How to write a good bug report

A friend of mine was complaining tonight about how people don’t write good bug reports. A Google search for “how to write good bug reports” turned up some sensible advice on the subject, but mostly verbose and poorly-written.

The best advice I ever got about how to write good bug reports was from my former manager. We use a tool at work that other people write for us, so they aren’t users, and we aren’t programmers. We have to work at it to write explanations that make sense to them, and they don’t intuitively understand what we’re expecting to happen in all cases.

Her advice can be summed up in three short points:

1. Tell them what the problem behavior is.
2. Tell them what you did that led to the problem behavior.
3. Tell them what behavior you want instead.

#2 is extremely important. Be as specific as possible. Write it down in a series of numbered steps.

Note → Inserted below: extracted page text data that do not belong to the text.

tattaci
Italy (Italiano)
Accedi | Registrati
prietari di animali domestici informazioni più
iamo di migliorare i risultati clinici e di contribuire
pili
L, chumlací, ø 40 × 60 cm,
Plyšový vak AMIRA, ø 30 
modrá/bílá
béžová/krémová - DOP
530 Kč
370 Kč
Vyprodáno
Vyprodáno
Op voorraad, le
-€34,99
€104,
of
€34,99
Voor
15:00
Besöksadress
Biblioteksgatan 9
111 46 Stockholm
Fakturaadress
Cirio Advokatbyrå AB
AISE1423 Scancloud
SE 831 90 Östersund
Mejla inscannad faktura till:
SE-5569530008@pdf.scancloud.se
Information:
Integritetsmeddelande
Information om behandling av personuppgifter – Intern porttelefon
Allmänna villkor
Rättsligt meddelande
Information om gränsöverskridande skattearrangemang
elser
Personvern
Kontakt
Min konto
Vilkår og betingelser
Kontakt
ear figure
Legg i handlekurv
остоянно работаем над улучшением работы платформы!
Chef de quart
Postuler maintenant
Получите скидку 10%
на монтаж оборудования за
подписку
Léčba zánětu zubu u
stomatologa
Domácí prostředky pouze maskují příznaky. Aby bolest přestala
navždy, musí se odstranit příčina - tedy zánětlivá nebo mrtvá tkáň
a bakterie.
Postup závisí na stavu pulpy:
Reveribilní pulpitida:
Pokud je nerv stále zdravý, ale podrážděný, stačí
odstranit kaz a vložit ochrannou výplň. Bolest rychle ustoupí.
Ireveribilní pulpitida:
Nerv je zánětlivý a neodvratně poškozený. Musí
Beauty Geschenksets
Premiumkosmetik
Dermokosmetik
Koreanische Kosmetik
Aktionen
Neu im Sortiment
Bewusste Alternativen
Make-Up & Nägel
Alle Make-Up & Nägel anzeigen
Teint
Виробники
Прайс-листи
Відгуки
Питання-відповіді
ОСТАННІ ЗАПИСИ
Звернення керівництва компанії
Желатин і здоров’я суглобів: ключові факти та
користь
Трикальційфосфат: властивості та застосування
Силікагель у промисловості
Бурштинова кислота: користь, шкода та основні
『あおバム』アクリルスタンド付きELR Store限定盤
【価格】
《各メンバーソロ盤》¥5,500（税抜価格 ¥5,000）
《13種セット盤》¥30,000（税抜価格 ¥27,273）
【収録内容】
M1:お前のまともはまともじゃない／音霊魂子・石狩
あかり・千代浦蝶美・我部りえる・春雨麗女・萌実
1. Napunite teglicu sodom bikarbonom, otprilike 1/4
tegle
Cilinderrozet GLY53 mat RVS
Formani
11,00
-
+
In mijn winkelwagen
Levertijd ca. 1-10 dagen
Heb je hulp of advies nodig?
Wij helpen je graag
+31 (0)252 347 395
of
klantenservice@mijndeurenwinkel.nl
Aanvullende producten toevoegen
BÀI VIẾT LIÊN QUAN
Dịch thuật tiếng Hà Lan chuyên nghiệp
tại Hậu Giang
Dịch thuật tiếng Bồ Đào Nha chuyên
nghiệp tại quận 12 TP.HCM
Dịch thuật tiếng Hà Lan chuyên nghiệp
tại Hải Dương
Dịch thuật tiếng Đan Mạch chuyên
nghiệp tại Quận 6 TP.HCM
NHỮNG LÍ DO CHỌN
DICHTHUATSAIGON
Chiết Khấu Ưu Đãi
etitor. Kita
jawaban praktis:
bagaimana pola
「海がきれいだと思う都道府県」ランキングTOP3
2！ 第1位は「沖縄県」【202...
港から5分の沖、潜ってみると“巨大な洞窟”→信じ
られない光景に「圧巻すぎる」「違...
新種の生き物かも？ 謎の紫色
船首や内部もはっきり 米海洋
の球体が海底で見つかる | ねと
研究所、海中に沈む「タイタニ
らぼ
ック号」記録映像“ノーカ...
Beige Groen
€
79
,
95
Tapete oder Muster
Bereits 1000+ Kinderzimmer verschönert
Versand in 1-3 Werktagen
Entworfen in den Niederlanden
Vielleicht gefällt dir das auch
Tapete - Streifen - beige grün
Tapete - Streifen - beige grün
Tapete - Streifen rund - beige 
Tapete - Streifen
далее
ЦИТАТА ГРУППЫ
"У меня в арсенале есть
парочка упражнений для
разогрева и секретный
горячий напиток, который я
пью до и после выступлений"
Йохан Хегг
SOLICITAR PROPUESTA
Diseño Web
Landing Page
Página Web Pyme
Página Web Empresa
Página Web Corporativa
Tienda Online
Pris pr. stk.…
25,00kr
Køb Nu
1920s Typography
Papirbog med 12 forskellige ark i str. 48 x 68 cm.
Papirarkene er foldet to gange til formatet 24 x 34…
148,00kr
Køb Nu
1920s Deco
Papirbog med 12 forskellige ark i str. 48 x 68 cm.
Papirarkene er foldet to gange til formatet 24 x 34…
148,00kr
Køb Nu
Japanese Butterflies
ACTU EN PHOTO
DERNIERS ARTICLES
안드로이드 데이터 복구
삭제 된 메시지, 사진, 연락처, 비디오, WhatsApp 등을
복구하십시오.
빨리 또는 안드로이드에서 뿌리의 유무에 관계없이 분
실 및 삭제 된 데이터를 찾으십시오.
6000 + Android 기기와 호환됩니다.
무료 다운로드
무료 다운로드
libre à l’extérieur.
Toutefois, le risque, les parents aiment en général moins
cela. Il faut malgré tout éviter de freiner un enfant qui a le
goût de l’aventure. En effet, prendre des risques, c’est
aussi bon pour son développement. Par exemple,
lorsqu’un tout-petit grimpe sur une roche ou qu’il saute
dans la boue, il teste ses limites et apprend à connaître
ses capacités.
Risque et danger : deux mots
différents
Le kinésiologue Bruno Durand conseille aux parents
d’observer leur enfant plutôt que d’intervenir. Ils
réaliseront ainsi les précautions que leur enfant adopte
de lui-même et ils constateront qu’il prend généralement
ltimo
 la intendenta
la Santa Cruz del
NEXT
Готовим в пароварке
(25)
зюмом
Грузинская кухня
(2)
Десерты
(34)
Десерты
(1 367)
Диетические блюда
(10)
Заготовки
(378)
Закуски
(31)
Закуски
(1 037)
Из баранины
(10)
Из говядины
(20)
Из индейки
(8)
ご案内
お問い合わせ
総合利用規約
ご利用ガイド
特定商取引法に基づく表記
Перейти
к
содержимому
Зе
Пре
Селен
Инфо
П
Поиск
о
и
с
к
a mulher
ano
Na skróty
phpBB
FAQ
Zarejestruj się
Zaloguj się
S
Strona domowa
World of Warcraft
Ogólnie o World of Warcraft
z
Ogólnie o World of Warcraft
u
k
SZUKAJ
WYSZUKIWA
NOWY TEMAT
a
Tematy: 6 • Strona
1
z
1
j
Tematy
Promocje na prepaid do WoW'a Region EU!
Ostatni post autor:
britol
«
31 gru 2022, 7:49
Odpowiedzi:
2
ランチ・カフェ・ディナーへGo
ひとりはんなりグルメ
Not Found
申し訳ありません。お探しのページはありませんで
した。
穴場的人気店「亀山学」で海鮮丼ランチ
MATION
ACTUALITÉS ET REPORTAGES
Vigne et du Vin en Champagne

In programmer-speak this is called “steps to reproduce”. This will make your programmer happy and also make sure that they don’t ignore you because they can’t see the same problem on their setup and can’t be sure how you created it on yours.

Personally, I was having the most trouble with #3, remembering not just to complain about the problem and assume they would know why it was a problem and what the solution was, but to explain exactly what I wanted instead, in detail. Trust me, the programmer doesn’t automatically know what you want. They’re hired to write code, not read minds.

Now go forth, and write good bug reports.

If your organization happens to use Bugzilla, this information (particularly about how to write a good summary) may also be helpful.